Task directions. Retype the records below exactly as given, but only from the first line through the line with "Convertidor de ET a MST", and without the pictures.

Data shown.
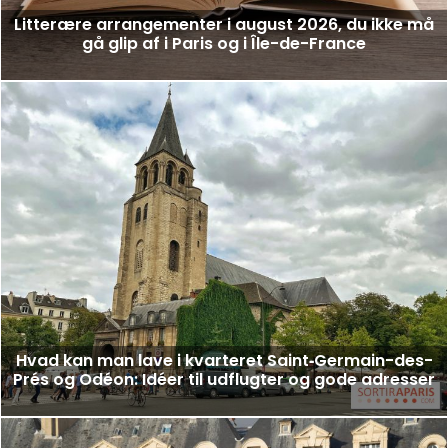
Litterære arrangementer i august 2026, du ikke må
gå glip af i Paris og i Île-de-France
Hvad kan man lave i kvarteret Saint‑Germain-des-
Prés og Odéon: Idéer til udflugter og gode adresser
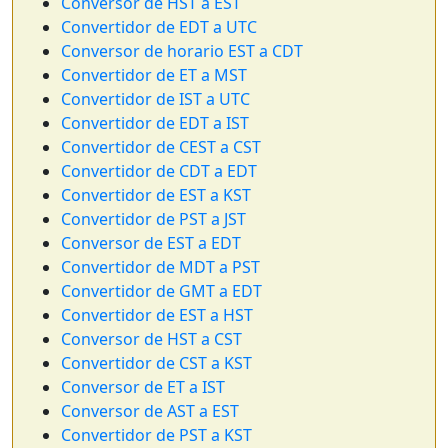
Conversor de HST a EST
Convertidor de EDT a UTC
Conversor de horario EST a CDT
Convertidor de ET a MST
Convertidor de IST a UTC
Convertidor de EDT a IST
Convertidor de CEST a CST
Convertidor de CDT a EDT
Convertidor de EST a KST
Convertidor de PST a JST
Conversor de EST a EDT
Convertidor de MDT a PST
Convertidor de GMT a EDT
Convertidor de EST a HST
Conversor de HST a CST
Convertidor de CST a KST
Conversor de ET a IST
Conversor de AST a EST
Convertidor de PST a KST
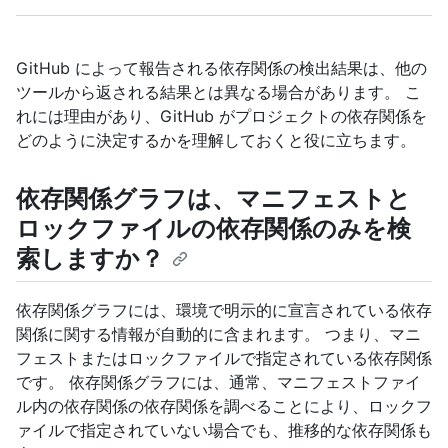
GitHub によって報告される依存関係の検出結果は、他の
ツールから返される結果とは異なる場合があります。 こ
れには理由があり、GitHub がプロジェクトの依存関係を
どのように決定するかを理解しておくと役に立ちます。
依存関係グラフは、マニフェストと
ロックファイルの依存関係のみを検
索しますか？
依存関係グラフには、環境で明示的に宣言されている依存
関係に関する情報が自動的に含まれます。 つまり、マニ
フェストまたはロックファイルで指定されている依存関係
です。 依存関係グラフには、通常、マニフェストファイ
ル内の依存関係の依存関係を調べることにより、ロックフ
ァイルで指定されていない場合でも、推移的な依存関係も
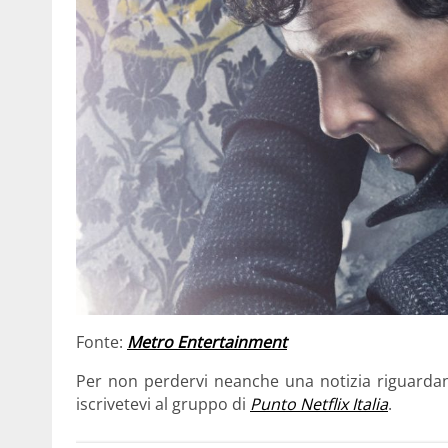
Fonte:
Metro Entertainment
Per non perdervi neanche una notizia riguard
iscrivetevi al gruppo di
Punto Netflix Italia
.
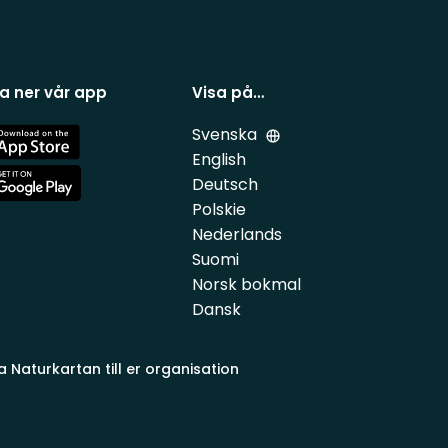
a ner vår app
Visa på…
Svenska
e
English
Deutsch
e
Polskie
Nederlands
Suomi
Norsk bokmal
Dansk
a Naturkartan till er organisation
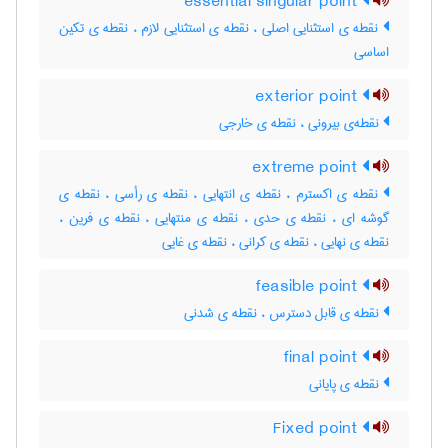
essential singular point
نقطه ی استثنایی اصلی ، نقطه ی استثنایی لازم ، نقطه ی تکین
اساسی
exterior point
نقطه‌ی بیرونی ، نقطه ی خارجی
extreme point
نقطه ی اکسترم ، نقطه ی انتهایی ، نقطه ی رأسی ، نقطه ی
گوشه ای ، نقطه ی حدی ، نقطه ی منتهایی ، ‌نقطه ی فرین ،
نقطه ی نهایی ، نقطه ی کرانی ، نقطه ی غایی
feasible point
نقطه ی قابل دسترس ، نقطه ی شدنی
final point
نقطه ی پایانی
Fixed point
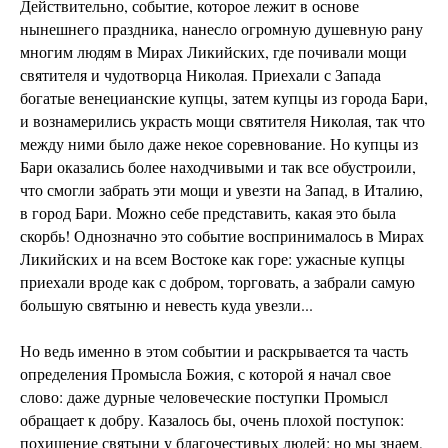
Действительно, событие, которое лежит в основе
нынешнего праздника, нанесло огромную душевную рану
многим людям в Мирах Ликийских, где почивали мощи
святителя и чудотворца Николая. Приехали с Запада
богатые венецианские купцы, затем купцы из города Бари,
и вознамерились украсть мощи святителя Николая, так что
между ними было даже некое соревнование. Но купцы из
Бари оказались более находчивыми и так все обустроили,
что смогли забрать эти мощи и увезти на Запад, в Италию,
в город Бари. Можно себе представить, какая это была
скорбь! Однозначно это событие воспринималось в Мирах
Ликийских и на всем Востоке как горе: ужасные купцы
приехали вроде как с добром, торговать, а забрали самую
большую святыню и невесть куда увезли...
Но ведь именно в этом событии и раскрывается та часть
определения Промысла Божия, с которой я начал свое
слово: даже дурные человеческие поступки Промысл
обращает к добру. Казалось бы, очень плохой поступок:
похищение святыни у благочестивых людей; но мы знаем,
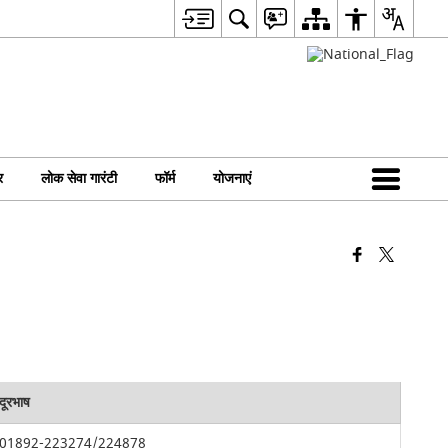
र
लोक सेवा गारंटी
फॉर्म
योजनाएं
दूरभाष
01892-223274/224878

Solution to the problem.
Litterære arrangementer i august 2026, du ikke må
gå glip af i Paris og i Île-de-France
Hvad kan man lave i kvarteret Saint‑Germain-des-
Prés og Odéon: Idéer til udflugter og gode adresser
Conversor de HST a EST
Convertidor de EDT a UTC
Conversor de horario EST a CDT
Convertidor de ET a MST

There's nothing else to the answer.